CVE-2026-9679

Name of the Vulnerable Software and Affected Versions undici versions 6.x prior to 6.26.0 undici versions 7.0.0 through 7.27.x undici versions 8.x prior to 8.5.0

Description The cookie parser in the parseSetCookie function percent-decodes cookie values using qsUnescape, which converts encoded sequences such as %0D%0A, %00, %3B, and %3D into literal byte equivalents. This behavior deviates from RFC 6265 §5.4 and browser standards, which do not specify such decoding. Applications that use parseSetCookie, parseCookie, or getSetCookies and subsequently forward these parsed values into response headers (such as proxies, middleware, or SSR frameworks) are susceptible to HTTP response header injection. This allows an attacker-controlled upstream source to inject arbitrary Set-Cookie, Location, or Cache-Control headers into the downstream response, potentially leading to session fixation, open redirect, or cache poisoning.

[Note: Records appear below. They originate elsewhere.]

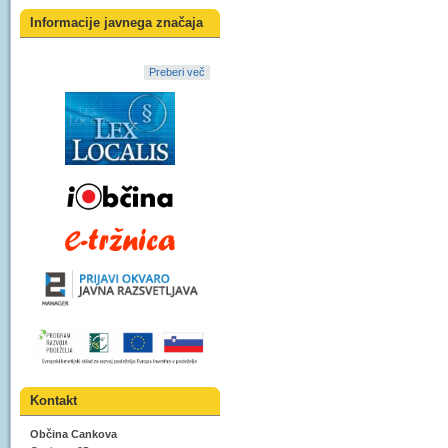
Informacije javnega značaja
Preberi več
Kontakt
Občina Cankova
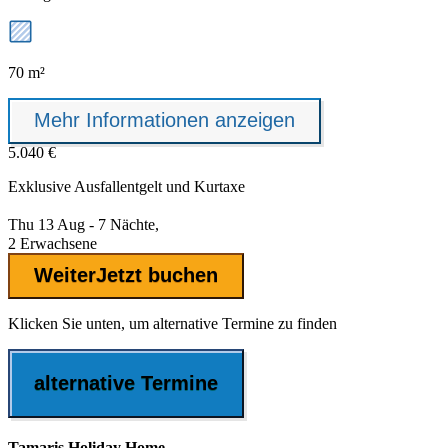
70 m²
Mehr Informationen anzeigen
5.040 €
Exklusive
Ausfallentgelt
und Kurtaxe
Thu 13 Aug - 7 Nächte,
2 Erwachsene
Weiter
Jetzt buchen
Klicken Sie unten, um alternative Termine zu finden
alternative Termine
Tamaris Holiday Home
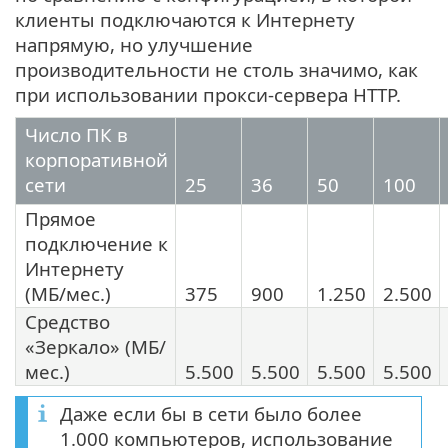
клиенты подключаются к Интернету
напрямую, но улучшение
производительности не столь значимо, как
при использовании прокси-сервера HTTP.
Число ПК в
корпоративной
сети
25
36
50
100
Прямое
подключение к
Интернету
(МБ/мес.)
375
900
1.250
2.500
Средство
«Зеркало» (МБ/
мес.)
5.500
5.500
5.500
5.500
Даже если бы в сети было более
1.000 компьютеров, использование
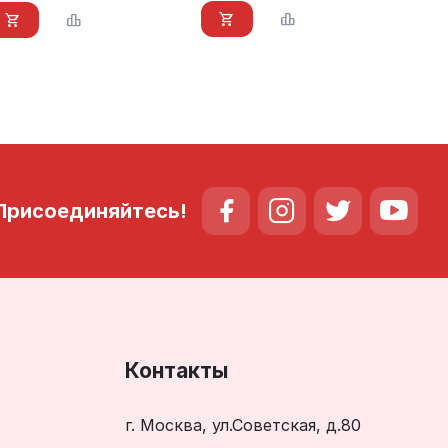
Присоединяйтесь!
Контакты
г. Москва, ул.Советская, д.80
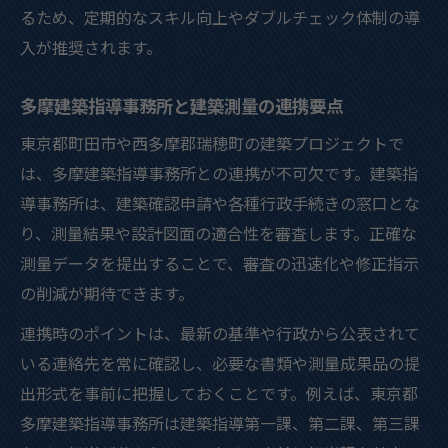
建築測量知識の活用で書類対応が正確に
るため、定期的なスキル向上やダブルチェック体制の導
行政窓口と連携する建築測量の実践ポイン
入が推奨されます。
ト
地域特有の基準理解でトラブルを防ぐ方法
多摩建築指導事務所と建築測量の連携要点
建築測量と町田市の基準理解が不可欠な理
東京都町田市や西多摩郡瑞穂町の建築プロジェクトで
由
は、多摩建築指導事務所との連携が不可欠です。建築指
地域基準を守る建築測量のトラブル防止策
導事務所は、建築確認申請や各種行政手続きの窓口とな
行政基準に基づく建築測量で安心設計実現
り、測量結果や設計図面の適合性を審査します。正確な
測量データを提出することで、審査の迅速化や修正指示
町田市基準を建築測量で正確に反映する方
の削減が期待できます。
法
建築測量の基準理解でリスクを最小限に抑
連携時のポイントは、最新の基準や行政から公表されて
える
いる連絡先を常に確認し、必要な書類や測量成果品の提
出形式を事前に把握しておくことです。例えば、東京都
プロジェクト成功へ導く建築測量の最新動向
多摩建築指導事務所は建築指導第一課、第二課、第三課
建築測量の最新動向がプロジェクト成否を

Recommendations Upgrade to version 6.26.0 for versions in the 6.x branch. Upgrade to version 7.28.0 for versions in the 7.x branch. Upgrade to version 8.5.0 for versions in the 8.x branch. As a temporary workaround, sanitize values returned by parseSetCookie(), parseCookie(), or getSetCookies() to strip or reject CR, LF, NUL, ;, and = bytes before forwarding them into response headers.